■ Instructions to follow:
Copy all the entries below exactly, but not the pictures.

Saved entries
= Beginning of Section =
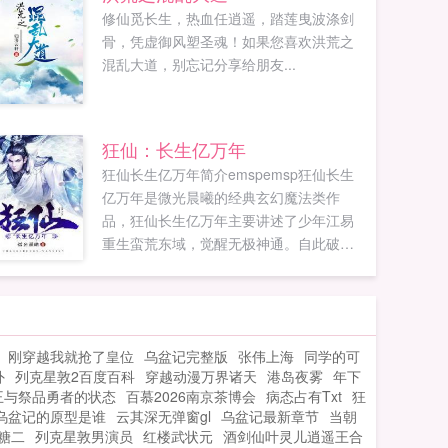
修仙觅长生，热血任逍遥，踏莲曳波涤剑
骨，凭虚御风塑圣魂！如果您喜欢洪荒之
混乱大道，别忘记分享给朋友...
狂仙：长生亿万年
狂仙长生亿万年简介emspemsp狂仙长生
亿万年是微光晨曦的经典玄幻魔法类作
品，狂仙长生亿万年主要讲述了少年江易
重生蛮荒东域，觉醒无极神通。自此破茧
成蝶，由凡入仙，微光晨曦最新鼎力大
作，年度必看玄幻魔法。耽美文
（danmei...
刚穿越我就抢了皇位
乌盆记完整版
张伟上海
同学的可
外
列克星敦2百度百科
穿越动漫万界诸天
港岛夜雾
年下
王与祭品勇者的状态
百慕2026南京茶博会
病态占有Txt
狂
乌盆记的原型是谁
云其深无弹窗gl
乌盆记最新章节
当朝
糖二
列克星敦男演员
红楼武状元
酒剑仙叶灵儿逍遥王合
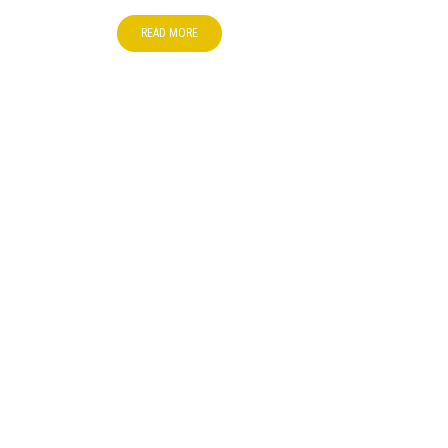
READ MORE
= End of Section =
■ Solution to the exercise:
修仙觅长生，热血任逍遥，踏莲曳波涤剑
骨，凭虚御风塑圣魂！如果您喜欢洪荒之
混乱大道，别忘记分享给朋友...
狂仙：长生亿万年
狂仙长生亿万年简介emspemsp狂仙长生
亿万年是微光晨曦的经典玄幻魔法类作
品，狂仙长生亿万年主要讲述了少年江易
重生蛮荒东域，觉醒无极神通。自此破茧
成蝶，由凡入仙，微光晨曦最新鼎力大
作，年度必看玄幻魔法。耽美文
（danmei...
刚穿越我就抢了皇位
乌盆记完整版
张伟上海
同学的可
外
列克星敦2百度百科
穿越动漫万界诸天
港岛夜雾
年下
王与祭品勇者的状态
百慕2026南京茶博会
病态占有Txt
狂
乌盆记的原型是谁
云其深无弹窗gl
乌盆记最新章节
当朝
糖二
列克星敦男演员
红楼武状元
酒剑仙叶灵儿逍遥王合
READ MORE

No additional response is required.